Re: crash: `kmem -s` reported "kmem: dma-kmalloc-512: slab: ffffe192c0001000 invalid freepointer: e5ffef4e9a040b7e" on a dumped vmcore

2019-08-30 Thread lijiang
在 2019年08月17日 15:23, lijiang 写道:
> 在 2019年08月11日 10:29, lijiang 写道:
>> 在 2019年08月09日 06:37, Lendacky, Thomas 写道:
>>> On 8/1/19 8:05 PM, Dave Young wrote:
 Add kexec cc list.
 On 08/01/19 at 11:02pm, lijiang wrote:
> Hi, Tom
>
> Recently, i ran into a problem about SME and used crash tool to check the 
> vmcore as follow:
>
> crash> kmem -s | grep -i invalid
> kmem: dma-kmalloc-512: slab: e192c0001000 invalid freepointer: 
> e5ffef4e9a040b7e
> kmem: dma-kmalloc-512: slab: e192c0001000 invalid freepointer: 
> e5ffef4e9a040b7e
>
> And the crash tool reported the above error, probably, the main reason is 
> that kernel does not
> correctly handle the first 640k region when SME is enabled.
>
> When SME is enabled, the kernel and initramfs images are loaded into the 
> decrypted memory, and
> the backup area(first 640k) is also mapped as decrypted, but the first 
> 640k data is copied to
> the backup area in purgatory().

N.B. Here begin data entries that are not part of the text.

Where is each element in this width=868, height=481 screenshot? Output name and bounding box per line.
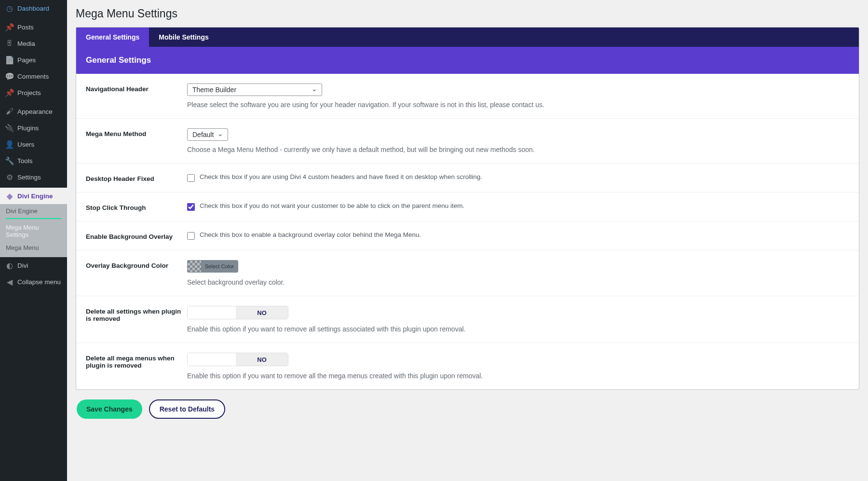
sidebar-posts[interactable]: 📌Posts [0,19,67,35]
delete-menus-toggle[interactable]: NO [187,353,288,366]
media-icon: 🎚 [5,39,14,48]
pin-icon: 📌 [5,22,14,32]
row-bg-overlay: Enable Background Overlay Check this box… [76,221,859,250]
main-content: Mega Menu Settings General Settings Mobi… [67,0,868,481]
delete-menus-desc: Enable this option if you want to remove… [187,372,849,380]
label-method: Mega Menu Method [86,128,187,153]
row-overlay-color: Overlay Background Color Select Color Se… [76,250,859,296]
nav-header-desc: Please select the software you are using… [187,101,849,109]
delete-settings-desc: Enable this option if you want to remove… [187,325,849,333]
divi-engine-icon: ◆ [5,191,14,201]
sidebar-dashboard[interactable]: ◷Dashboard [0,0,67,16]
row-nav-header: Navigational Header Theme Builder Please… [76,74,859,119]
label-desktop-fixed: Desktop Header Fixed [86,173,187,182]
row-delete-menus: Delete all mega menus when plugin is rem… [76,343,859,389]
label-overlay-color: Overlay Background Color [86,260,187,286]
label-delete-menus: Delete all mega menus when plugin is rem… [86,353,187,380]
pin-icon: 📌 [5,88,14,97]
wrench-icon: 🔧 [5,156,14,165]
sidebar-tools[interactable]: 🔧Tools [0,152,67,169]
plug-icon: 🔌 [5,123,14,133]
save-button[interactable]: Save Changes [77,399,142,419]
tab-bar: General Settings Mobile Settings [76,27,859,47]
user-icon: 👤 [5,139,14,149]
desktop-fixed-checkbox[interactable] [187,174,195,182]
row-desktop-fixed: Desktop Header Fixed Check this box if y… [76,164,859,192]
stop-click-checkbox[interactable] [187,203,195,211]
overlay-color-desc: Select background overlay color. [187,278,849,286]
action-buttons: Save Changes Reset to Defaults [76,399,859,419]
label-delete-settings: Delete all settings when plugin is remov… [86,306,187,333]
sidebar-collapse[interactable]: ◀Collapse menu [0,274,67,290]
bg-overlay-checkbox[interactable] [187,232,195,240]
row-method: Mega Menu Method Default Choose a Mega M… [76,119,859,164]
settings-panel: General Settings Mobile Settings General… [76,27,859,390]
method-select[interactable]: Default [187,128,228,141]
gear-icon: ⚙ [5,172,14,182]
sidebar-media[interactable]: 🎚Media [0,35,67,52]
desktop-fixed-desc: Check this box if you are using Divi 4 c… [200,173,482,180]
label-bg-overlay: Enable Background Overlay [86,231,187,240]
comment-icon: 💬 [5,71,14,81]
stop-click-desc: Check this box if you do not want your c… [200,202,464,209]
delete-settings-toggle[interactable]: NO [187,306,288,319]
divi-icon: ◐ [5,261,14,270]
bg-overlay-desc: Check this box to enable a background ov… [200,231,421,238]
page-title: Mega Menu Settings [76,7,859,20]
collapse-icon: ◀ [5,277,14,287]
tab-general[interactable]: General Settings [76,27,149,47]
sidebar-comments[interactable]: 💬Comments [0,68,67,84]
brush-icon: 🖌 [5,107,14,116]
transparent-swatch-icon [188,261,201,272]
dashboard-icon: ◷ [5,3,14,13]
row-stop-click: Stop Click Through Check this box if you… [76,192,859,221]
sidebar-users[interactable]: 👤Users [0,136,67,152]
sidebar-pages[interactable]: 📄Pages [0,52,67,68]
submenu-divi-engine[interactable]: Divi Engine [0,204,67,218]
sidebar-submenu: Divi Engine Mega Menu Settings Mega Menu [0,204,67,257]
submenu-mega-menu[interactable]: Mega Menu [0,241,67,254]
sidebar-appearance[interactable]: 🖌Appearance [0,103,67,120]
sidebar-divi-engine[interactable]: ◆Divi Engine [0,188,67,204]
submenu-mega-menu-settings[interactable]: Mega Menu Settings [0,221,67,241]
method-desc: Choose a Mega Menu Method - currently we… [187,146,849,153]
sidebar-settings[interactable]: ⚙Settings [0,169,67,185]
nav-header-select[interactable]: Theme Builder [187,83,322,96]
sidebar-plugins[interactable]: 🔌Plugins [0,120,67,136]
sidebar-projects[interactable]: 📌Projects [0,84,67,101]
section-header: General Settings [76,47,859,74]
label-stop-click: Stop Click Through [86,202,187,211]
label-nav-header: Navigational Header [86,83,187,109]
overlay-color-button[interactable]: Select Color [187,260,238,273]
admin-sidebar: ◷Dashboard 📌Posts 🎚Media 📄Pages 💬Comment… [0,0,67,481]
sidebar-divi[interactable]: ◐Divi [0,257,67,274]
reset-button[interactable]: Reset to Defaults [149,399,225,419]
page-icon: 📄 [5,55,14,65]
tab-mobile[interactable]: Mobile Settings [149,27,218,47]
row-delete-settings: Delete all settings when plugin is remov… [76,296,859,343]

Please refer to this file: 
> arch/x86/purgatory/purgatory.c
> ..
> static int copy_backup_region(void)
> {
>  if (purgatory_backup_dest) {
>  memcpy((void *)purgatory_backup_dest,
> (void *)purgatory_backup_src, 
> purgatory_backup_sz);
>  }
>  return 0;
> }
> ..
>
> arch/x86/kernel/machine_kexec_64.c
> ..
> machine_kexec_prepare()->
> arch_update_purgatory()->
> .
>
> Actually, the firs 640k area is encrypted in the first kernel when SME is 
> enabled, here kernel
> copies the first 640k data to the backup area in purgatory(), because the 
> backup area is mapped
> as decrypted, this copying operation makes that the first 640k data is 
> decrypted(decoded) and
> saved to the backup area, but probably kernel can not aware of SME in 
> purgatory(), which causes
> kernel mistakenly read out the first 640k.
>
> In addition, i hacked kernel code as follow:
>
> diff --git a/fs/proc/vmcore.c b/fs/proc/vmcore.c
> index 7bcc92add72c..a51631d36a7a 100644
> --- a/fs/proc/vmcore.c
> +++ b/fs/proc/vmcore.c
> @@ -377,6 +378,16 @@ static ssize_t __read_vmcore(char *buffer, size_t 
> buflen, loff_t *fpos,
>  m->offset + m->size - *fpos,
>  buflen);
>  start = m->paddr + *fpos - m->offset;
> +   if (m->paddr == 0x73f6) {//the backup area's 
> start address:0x73f6
> +   tmp = read_from_oldmem(buffer, tsz, 
> ,
> +   userbuf, false);
> +   } else
>  tmp = read_from_oldmem(buffer, tsz, 
> ,
> userbuf, 
> mem_encrypt_active());
>  if (tmp < 0)
>
> Here, i used the crash tool to check the vmcore, i can see that the 
> backup area is decrypted,
> except for the dma-kmalloc-512. So i suspect that kernel did not 
> correctly read out the first
> 640k data to backup area. Do you happen to know how to deal with the 
> first 640k area in purgatory()
> when SME is enabled? Any idea?
>>>
>>> I'm not all that familiar with kexec and purgatory, etc., but I think
>>> that you want to setup the page table that is active when purgatory runs
>>> so that the src and dest both have the SME encryption mask set in their
>>> respective page table entries. This way, when the copy is performed,
>>> everything is copied correctly. 
>>
>> Exactly. That's just what i was thinking.
>>
> 
> I tried to setup the 1:1 mapping in the init_pgtable() with the memory 
> encryption mask, but that still
> did not correctly access the encrypted memory in purgatory(). I'm not sure 
> whether i missed anything
> else, i'm still digging into it.
> 

As we know, kdump kernel will reuse the first 640k region, so the old content 
in the first 640k area will
be copied to a backup area, which is done in purgatory(). When dumping the 
vmcore, kdump kernel will read
the old content of the first 640k area from the backup area. 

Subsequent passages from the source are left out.